(Collected data)
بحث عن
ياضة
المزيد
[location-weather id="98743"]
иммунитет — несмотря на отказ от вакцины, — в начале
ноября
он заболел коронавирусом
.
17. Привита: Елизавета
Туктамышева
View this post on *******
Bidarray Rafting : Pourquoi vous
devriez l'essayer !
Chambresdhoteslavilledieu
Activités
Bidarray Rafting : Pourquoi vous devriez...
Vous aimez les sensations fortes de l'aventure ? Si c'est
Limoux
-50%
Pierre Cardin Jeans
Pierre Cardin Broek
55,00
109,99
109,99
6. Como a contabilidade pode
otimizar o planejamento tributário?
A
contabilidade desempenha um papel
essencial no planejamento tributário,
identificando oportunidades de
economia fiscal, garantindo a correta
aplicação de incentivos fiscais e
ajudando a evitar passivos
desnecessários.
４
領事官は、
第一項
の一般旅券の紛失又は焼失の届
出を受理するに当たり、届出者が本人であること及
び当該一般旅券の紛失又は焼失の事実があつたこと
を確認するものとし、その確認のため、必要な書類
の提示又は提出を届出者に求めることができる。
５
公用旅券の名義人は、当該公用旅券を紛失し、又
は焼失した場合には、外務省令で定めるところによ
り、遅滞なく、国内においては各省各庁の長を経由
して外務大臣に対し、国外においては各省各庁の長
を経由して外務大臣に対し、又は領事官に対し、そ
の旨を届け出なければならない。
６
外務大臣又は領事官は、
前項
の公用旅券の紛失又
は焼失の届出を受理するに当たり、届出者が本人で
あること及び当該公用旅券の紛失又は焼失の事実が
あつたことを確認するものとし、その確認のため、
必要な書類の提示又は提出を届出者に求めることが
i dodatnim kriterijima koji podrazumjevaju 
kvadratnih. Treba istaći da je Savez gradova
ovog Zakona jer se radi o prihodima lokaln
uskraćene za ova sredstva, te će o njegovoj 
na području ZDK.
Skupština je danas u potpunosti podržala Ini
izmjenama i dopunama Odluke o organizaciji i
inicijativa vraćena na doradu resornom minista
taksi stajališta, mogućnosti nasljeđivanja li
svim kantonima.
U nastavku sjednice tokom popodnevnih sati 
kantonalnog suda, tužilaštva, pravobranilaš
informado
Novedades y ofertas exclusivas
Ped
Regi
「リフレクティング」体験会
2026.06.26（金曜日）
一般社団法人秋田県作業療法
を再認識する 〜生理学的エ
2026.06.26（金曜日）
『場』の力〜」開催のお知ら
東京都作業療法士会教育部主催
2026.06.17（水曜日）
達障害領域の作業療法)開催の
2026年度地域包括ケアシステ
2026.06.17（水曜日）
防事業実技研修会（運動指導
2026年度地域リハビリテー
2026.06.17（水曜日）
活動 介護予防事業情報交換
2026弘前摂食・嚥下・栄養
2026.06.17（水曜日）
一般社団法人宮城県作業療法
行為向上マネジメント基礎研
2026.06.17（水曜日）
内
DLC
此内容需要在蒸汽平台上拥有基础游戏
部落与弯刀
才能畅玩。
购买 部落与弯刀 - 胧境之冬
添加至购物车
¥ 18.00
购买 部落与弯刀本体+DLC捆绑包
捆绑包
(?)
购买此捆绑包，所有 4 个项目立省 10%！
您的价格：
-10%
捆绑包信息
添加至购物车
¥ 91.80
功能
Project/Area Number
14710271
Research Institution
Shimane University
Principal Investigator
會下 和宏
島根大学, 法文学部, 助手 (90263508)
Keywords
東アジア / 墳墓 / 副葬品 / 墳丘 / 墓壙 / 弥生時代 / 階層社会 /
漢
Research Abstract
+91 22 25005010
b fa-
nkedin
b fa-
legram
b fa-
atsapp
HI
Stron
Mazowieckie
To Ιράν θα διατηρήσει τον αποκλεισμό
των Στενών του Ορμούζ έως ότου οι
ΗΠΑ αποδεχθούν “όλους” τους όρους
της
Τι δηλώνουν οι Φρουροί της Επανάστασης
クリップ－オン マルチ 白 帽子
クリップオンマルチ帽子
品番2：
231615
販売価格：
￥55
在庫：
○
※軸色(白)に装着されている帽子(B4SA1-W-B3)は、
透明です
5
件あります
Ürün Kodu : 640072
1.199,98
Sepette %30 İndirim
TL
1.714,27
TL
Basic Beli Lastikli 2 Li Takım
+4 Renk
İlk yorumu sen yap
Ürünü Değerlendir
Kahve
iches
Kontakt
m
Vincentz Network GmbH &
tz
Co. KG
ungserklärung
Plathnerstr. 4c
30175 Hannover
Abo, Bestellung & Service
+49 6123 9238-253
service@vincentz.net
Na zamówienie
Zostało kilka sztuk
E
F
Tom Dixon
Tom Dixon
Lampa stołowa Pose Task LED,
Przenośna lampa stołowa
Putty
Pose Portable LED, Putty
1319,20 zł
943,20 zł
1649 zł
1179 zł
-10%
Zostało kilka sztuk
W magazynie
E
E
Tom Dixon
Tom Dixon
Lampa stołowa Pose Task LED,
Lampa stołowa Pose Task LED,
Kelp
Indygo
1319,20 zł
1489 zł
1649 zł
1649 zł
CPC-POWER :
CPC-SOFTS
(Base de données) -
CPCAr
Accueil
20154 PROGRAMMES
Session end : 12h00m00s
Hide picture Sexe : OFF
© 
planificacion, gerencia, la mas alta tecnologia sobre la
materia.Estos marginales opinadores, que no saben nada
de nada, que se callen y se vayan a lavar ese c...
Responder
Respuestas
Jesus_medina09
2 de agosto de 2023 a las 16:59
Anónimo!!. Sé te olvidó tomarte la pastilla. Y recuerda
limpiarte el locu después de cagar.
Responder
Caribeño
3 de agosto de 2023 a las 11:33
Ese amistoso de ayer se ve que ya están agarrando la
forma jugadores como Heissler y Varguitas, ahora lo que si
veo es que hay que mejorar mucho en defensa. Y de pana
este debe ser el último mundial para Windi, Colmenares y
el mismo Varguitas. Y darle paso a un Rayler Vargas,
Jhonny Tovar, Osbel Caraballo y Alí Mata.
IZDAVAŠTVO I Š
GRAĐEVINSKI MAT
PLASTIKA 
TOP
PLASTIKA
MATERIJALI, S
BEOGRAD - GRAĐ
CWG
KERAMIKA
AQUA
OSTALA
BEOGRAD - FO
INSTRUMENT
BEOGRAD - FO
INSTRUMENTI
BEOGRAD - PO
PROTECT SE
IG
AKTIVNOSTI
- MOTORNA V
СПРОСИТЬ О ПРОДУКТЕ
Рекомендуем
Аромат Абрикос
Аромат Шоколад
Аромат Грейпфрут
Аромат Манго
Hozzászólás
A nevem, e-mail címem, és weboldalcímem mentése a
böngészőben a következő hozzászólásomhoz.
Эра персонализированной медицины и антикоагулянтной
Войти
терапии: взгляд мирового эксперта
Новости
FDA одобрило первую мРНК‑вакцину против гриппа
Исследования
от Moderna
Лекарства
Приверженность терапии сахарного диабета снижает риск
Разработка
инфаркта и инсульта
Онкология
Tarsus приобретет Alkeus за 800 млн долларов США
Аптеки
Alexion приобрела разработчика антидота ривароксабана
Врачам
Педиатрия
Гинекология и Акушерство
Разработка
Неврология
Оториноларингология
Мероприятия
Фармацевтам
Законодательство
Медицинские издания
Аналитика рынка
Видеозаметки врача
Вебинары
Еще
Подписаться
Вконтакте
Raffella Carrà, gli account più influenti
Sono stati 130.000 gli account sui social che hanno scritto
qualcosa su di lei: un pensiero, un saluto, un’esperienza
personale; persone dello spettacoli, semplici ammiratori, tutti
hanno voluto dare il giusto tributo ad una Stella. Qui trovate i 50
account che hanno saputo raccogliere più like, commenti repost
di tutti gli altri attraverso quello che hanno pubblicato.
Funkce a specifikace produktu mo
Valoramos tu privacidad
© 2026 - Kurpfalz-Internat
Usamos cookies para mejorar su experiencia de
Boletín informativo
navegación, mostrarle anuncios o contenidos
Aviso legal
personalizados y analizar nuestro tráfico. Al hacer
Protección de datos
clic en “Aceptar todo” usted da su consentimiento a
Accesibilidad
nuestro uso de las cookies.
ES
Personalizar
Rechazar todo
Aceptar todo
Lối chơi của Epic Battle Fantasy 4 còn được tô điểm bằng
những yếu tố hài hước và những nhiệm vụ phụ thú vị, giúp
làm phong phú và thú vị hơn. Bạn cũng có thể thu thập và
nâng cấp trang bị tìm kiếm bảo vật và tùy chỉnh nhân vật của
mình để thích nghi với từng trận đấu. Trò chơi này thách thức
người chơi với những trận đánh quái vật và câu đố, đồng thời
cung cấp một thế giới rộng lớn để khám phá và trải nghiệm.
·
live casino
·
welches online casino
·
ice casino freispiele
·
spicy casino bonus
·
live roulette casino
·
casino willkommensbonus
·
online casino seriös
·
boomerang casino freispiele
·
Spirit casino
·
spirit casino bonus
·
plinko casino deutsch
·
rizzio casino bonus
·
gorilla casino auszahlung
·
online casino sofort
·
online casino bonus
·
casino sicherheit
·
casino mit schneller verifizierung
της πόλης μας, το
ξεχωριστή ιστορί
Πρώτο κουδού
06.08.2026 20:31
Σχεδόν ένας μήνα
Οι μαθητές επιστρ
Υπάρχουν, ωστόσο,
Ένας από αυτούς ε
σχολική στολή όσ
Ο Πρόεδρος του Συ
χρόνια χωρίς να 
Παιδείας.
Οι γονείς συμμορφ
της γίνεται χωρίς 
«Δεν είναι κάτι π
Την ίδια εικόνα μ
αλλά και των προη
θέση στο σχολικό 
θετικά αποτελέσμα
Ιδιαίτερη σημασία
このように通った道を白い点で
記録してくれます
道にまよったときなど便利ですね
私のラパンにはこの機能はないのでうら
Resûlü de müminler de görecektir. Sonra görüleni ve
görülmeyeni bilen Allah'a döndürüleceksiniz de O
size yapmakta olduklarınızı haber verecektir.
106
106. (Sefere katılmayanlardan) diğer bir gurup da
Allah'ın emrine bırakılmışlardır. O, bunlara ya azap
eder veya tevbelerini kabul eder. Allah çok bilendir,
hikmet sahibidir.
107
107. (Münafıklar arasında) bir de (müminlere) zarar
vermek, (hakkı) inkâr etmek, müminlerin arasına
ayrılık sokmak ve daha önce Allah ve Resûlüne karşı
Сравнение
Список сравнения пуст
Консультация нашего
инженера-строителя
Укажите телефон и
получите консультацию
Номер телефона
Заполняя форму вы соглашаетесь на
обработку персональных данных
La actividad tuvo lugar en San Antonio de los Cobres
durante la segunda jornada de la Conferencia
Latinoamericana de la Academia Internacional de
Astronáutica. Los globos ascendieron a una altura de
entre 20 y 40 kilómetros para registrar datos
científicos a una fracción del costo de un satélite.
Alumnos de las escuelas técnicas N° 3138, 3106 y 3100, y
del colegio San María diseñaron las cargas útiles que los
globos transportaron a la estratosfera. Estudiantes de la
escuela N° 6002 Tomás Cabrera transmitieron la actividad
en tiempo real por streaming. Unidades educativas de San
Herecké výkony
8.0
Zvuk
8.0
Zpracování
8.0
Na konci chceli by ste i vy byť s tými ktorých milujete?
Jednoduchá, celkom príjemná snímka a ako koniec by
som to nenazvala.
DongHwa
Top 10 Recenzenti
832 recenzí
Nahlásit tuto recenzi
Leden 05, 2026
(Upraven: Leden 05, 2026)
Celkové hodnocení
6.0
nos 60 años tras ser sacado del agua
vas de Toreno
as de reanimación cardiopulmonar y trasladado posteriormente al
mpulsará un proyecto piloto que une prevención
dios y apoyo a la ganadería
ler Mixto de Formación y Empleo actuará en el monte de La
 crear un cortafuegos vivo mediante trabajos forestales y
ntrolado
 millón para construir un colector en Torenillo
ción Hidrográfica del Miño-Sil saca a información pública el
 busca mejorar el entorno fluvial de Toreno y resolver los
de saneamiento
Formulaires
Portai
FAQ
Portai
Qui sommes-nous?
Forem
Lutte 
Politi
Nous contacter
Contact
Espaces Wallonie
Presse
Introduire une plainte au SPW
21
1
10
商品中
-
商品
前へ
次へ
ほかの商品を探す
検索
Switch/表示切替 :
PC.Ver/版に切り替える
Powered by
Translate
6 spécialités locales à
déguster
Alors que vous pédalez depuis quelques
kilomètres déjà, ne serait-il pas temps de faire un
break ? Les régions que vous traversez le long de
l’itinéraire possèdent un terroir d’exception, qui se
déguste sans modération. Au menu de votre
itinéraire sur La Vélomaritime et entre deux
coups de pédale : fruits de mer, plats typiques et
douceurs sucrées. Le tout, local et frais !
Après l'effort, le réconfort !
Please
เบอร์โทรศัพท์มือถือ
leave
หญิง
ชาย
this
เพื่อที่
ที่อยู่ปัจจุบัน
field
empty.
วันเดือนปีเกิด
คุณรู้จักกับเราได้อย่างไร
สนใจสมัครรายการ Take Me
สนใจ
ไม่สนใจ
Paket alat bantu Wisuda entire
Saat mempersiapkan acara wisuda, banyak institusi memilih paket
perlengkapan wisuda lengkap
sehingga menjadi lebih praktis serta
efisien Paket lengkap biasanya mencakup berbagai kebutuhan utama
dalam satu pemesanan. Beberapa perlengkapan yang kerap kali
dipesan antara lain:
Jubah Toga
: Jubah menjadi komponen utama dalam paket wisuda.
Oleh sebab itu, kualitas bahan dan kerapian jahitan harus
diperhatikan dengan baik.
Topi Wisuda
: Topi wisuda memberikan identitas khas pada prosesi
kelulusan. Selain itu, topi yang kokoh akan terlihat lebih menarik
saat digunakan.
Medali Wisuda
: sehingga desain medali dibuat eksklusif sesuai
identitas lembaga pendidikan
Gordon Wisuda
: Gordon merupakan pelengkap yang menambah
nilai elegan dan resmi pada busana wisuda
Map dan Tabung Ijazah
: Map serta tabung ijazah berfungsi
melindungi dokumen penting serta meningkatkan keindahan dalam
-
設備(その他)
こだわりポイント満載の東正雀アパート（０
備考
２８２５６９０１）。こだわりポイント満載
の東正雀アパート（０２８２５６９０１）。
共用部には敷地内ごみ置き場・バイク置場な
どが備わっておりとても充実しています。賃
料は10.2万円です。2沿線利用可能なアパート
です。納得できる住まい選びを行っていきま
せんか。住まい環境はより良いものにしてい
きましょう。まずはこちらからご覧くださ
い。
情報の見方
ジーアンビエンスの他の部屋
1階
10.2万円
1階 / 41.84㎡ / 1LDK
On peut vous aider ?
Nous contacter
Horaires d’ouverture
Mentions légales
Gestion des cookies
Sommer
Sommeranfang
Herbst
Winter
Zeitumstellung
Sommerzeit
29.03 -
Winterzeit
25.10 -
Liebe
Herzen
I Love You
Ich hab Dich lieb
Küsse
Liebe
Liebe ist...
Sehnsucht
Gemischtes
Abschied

WHAT TO WORK ON: Take the lines from the top of the data through the one that contains "Vous aimez les" and copy them exactly, leaving out every line after it.

TASK SOLUTION:
بحث عن
ياضة
المزيد
[location-weather id="98743"]
иммунитет — несмотря на отказ от вакцины, — в начале
ноября
он заболел коронавирусом
.
17. Привита: Елизавета
Туктамышева
View this post on *******
Bidarray Rafting : Pourquoi vous
devriez l'essayer !
Chambresdhoteslavilledieu
Activités
Bidarray Rafting : Pourquoi vous devriez...
Vous aimez les sensations fortes de l'aventure ? Si c'est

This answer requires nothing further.